▸ RECORDS SHOWN:
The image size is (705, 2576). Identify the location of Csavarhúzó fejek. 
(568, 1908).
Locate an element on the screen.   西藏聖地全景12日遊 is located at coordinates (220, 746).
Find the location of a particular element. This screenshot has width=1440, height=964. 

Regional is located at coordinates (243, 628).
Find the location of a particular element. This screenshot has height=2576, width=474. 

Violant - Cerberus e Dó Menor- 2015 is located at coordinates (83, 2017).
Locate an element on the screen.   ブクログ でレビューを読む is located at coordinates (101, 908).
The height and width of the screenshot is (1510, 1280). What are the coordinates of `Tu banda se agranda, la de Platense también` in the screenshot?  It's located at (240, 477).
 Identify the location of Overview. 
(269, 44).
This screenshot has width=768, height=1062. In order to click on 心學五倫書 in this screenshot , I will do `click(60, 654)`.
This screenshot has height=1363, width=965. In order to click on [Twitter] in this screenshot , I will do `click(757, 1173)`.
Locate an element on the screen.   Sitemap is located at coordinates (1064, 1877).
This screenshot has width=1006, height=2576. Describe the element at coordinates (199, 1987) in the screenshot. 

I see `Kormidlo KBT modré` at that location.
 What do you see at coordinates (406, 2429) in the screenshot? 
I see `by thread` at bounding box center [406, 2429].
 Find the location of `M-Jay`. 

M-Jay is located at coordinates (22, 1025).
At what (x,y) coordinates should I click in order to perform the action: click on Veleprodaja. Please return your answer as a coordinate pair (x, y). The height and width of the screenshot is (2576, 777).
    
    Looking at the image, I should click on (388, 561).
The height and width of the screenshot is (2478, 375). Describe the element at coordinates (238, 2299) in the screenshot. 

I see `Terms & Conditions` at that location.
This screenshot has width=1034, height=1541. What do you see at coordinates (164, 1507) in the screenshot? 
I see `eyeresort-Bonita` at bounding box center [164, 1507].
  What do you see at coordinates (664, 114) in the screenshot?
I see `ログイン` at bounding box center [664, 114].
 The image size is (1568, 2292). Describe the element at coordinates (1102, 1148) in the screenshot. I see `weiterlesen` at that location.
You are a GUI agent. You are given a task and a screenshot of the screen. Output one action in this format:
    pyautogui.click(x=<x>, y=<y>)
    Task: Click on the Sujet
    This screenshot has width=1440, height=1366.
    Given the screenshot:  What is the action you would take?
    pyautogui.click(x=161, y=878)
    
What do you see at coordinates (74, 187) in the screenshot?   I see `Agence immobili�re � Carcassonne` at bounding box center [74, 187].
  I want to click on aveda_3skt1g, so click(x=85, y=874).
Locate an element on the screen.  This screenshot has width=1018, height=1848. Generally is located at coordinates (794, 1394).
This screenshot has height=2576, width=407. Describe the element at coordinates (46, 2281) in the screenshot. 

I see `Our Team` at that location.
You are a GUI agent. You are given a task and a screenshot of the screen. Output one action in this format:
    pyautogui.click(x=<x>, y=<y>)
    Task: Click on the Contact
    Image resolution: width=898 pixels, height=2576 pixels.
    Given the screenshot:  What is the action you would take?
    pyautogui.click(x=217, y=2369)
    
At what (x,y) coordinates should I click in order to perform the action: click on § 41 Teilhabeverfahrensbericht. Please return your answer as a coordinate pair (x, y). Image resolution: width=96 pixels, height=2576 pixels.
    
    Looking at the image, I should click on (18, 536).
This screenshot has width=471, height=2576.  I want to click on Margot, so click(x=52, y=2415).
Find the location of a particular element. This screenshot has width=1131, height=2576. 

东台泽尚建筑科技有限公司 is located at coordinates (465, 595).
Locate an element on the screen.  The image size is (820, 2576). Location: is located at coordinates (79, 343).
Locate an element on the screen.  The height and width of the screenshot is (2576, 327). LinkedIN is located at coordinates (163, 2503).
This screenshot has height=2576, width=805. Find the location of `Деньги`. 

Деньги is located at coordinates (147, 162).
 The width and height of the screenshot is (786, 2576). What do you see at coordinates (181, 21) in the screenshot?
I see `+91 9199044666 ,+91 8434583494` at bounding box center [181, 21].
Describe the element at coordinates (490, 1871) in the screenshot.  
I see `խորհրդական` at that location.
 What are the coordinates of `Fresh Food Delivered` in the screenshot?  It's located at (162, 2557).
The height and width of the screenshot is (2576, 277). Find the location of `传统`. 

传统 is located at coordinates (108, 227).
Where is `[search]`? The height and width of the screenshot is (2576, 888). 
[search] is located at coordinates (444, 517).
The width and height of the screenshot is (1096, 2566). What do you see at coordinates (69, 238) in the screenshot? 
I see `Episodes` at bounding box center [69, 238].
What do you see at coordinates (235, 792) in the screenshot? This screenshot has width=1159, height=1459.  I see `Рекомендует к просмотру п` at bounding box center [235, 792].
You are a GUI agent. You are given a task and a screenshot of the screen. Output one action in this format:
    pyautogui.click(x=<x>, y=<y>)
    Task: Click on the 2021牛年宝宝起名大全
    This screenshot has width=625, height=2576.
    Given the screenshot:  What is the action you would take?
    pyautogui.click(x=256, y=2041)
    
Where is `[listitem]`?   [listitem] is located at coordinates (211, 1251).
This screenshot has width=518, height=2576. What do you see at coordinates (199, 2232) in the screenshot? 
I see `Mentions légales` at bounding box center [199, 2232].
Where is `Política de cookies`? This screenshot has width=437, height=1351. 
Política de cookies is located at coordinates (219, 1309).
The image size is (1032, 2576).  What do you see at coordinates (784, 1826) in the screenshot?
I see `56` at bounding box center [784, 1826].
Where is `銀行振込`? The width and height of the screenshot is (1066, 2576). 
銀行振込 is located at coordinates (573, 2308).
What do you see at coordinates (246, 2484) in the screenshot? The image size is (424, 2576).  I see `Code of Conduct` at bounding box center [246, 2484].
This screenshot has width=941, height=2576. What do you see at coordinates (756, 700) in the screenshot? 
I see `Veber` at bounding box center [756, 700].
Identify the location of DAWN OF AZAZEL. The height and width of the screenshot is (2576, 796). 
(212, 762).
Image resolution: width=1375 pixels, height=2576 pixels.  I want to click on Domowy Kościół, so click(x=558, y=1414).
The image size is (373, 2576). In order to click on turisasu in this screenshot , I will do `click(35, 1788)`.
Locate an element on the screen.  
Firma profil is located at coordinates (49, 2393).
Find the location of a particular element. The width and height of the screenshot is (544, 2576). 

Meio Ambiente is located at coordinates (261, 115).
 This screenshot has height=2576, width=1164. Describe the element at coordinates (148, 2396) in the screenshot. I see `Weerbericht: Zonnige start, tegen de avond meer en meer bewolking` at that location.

▸ TO DO: Write out every entry above, word for word.

▸ EXERCISE RESULT:
The image size is (705, 2576). Identify the location of Csavarhúzó fejek. 
(568, 1908).
Locate an element on the screen.   西藏聖地全景12日遊 is located at coordinates (220, 746).
Find the location of a particular element. This screenshot has width=1440, height=964. 

Regional is located at coordinates (243, 628).
Find the location of a particular element. This screenshot has height=2576, width=474. 

Violant - Cerberus e Dó Menor- 2015 is located at coordinates (83, 2017).
Locate an element on the screen.   ブクログ でレビューを読む is located at coordinates (101, 908).
The height and width of the screenshot is (1510, 1280). What are the coordinates of `Tu banda se agranda, la de Platense también` in the screenshot?  It's located at (240, 477).
 Identify the location of Overview. 
(269, 44).
This screenshot has width=768, height=1062. In order to click on 心學五倫書 in this screenshot , I will do `click(60, 654)`.
This screenshot has height=1363, width=965. In order to click on [Twitter] in this screenshot , I will do `click(757, 1173)`.
Locate an element on the screen.   Sitemap is located at coordinates (1064, 1877).
This screenshot has width=1006, height=2576. Describe the element at coordinates (199, 1987) in the screenshot. 

I see `Kormidlo KBT modré` at that location.
 What do you see at coordinates (406, 2429) in the screenshot? 
I see `by thread` at bounding box center [406, 2429].
 Find the location of `M-Jay`. 

M-Jay is located at coordinates (22, 1025).
At what (x,y) coordinates should I click in order to perform the action: click on Veleprodaja. Please return your answer as a coordinate pair (x, y). The height and width of the screenshot is (2576, 777).
    
    Looking at the image, I should click on (388, 561).
The height and width of the screenshot is (2478, 375). Describe the element at coordinates (238, 2299) in the screenshot. 

I see `Terms & Conditions` at that location.
This screenshot has width=1034, height=1541. What do you see at coordinates (164, 1507) in the screenshot? 
I see `eyeresort-Bonita` at bounding box center [164, 1507].
  What do you see at coordinates (664, 114) in the screenshot?
I see `ログイン` at bounding box center [664, 114].
 The image size is (1568, 2292). Describe the element at coordinates (1102, 1148) in the screenshot. I see `weiterlesen` at that location.
You are a GUI agent. You are given a task and a screenshot of the screen. Output one action in this format:
    pyautogui.click(x=<x>, y=<y>)
    Task: Click on the Sujet
    This screenshot has width=1440, height=1366.
    Given the screenshot:  What is the action you would take?
    pyautogui.click(x=161, y=878)
    
What do you see at coordinates (74, 187) in the screenshot?   I see `Agence immobili�re � Carcassonne` at bounding box center [74, 187].
  I want to click on aveda_3skt1g, so click(x=85, y=874).
Locate an element on the screen.  This screenshot has width=1018, height=1848. Generally is located at coordinates (794, 1394).
This screenshot has height=2576, width=407. Describe the element at coordinates (46, 2281) in the screenshot. 

I see `Our Team` at that location.
You are a GUI agent. You are given a task and a screenshot of the screen. Output one action in this format:
    pyautogui.click(x=<x>, y=<y>)
    Task: Click on the Contact
    Image resolution: width=898 pixels, height=2576 pixels.
    Given the screenshot:  What is the action you would take?
    pyautogui.click(x=217, y=2369)
    
At what (x,y) coordinates should I click in order to perform the action: click on § 41 Teilhabeverfahrensbericht. Please return your answer as a coordinate pair (x, y). Image resolution: width=96 pixels, height=2576 pixels.
    
    Looking at the image, I should click on (18, 536).
This screenshot has width=471, height=2576.  I want to click on Margot, so click(x=52, y=2415).
Find the location of a particular element. This screenshot has width=1131, height=2576. 

东台泽尚建筑科技有限公司 is located at coordinates (465, 595).
Locate an element on the screen.  The image size is (820, 2576). Location: is located at coordinates (79, 343).
Locate an element on the screen.  The height and width of the screenshot is (2576, 327). LinkedIN is located at coordinates (163, 2503).
This screenshot has height=2576, width=805. Find the location of `Деньги`. 

Деньги is located at coordinates (147, 162).
 The width and height of the screenshot is (786, 2576). What do you see at coordinates (181, 21) in the screenshot?
I see `+91 9199044666 ,+91 8434583494` at bounding box center [181, 21].
Describe the element at coordinates (490, 1871) in the screenshot.  
I see `խորհրդական` at that location.
 What are the coordinates of `Fresh Food Delivered` in the screenshot?  It's located at (162, 2557).
The height and width of the screenshot is (2576, 277). Find the location of `传统`. 

传统 is located at coordinates (108, 227).
Where is `[search]`? The height and width of the screenshot is (2576, 888). 
[search] is located at coordinates (444, 517).
The width and height of the screenshot is (1096, 2566). What do you see at coordinates (69, 238) in the screenshot? 
I see `Episodes` at bounding box center [69, 238].
What do you see at coordinates (235, 792) in the screenshot? This screenshot has width=1159, height=1459.  I see `Рекомендует к просмотру п` at bounding box center [235, 792].
You are a GUI agent. You are given a task and a screenshot of the screen. Output one action in this format:
    pyautogui.click(x=<x>, y=<y>)
    Task: Click on the 2021牛年宝宝起名大全
    This screenshot has width=625, height=2576.
    Given the screenshot:  What is the action you would take?
    pyautogui.click(x=256, y=2041)
    
Where is `[listitem]`?   [listitem] is located at coordinates (211, 1251).
This screenshot has width=518, height=2576. What do you see at coordinates (199, 2232) in the screenshot? 
I see `Mentions légales` at bounding box center [199, 2232].
Where is `Política de cookies`? This screenshot has width=437, height=1351. 
Política de cookies is located at coordinates (219, 1309).
The image size is (1032, 2576).  What do you see at coordinates (784, 1826) in the screenshot?
I see `56` at bounding box center [784, 1826].
Where is `銀行振込`? The width and height of the screenshot is (1066, 2576). 
銀行振込 is located at coordinates (573, 2308).
What do you see at coordinates (246, 2484) in the screenshot? The image size is (424, 2576).  I see `Code of Conduct` at bounding box center [246, 2484].
This screenshot has width=941, height=2576. What do you see at coordinates (756, 700) in the screenshot? 
I see `Veber` at bounding box center [756, 700].
Identify the location of DAWN OF AZAZEL. The height and width of the screenshot is (2576, 796). 
(212, 762).
Image resolution: width=1375 pixels, height=2576 pixels.  I want to click on Domowy Kościół, so click(x=558, y=1414).
The image size is (373, 2576). In order to click on turisasu in this screenshot , I will do `click(35, 1788)`.
Locate an element on the screen.  
Firma profil is located at coordinates (49, 2393).
Find the location of a particular element. The width and height of the screenshot is (544, 2576). 

Meio Ambiente is located at coordinates (261, 115).
 This screenshot has height=2576, width=1164. Describe the element at coordinates (148, 2396) in the screenshot. I see `Weerbericht: Zonnige start, tegen de avond meer en meer bewolking` at that location.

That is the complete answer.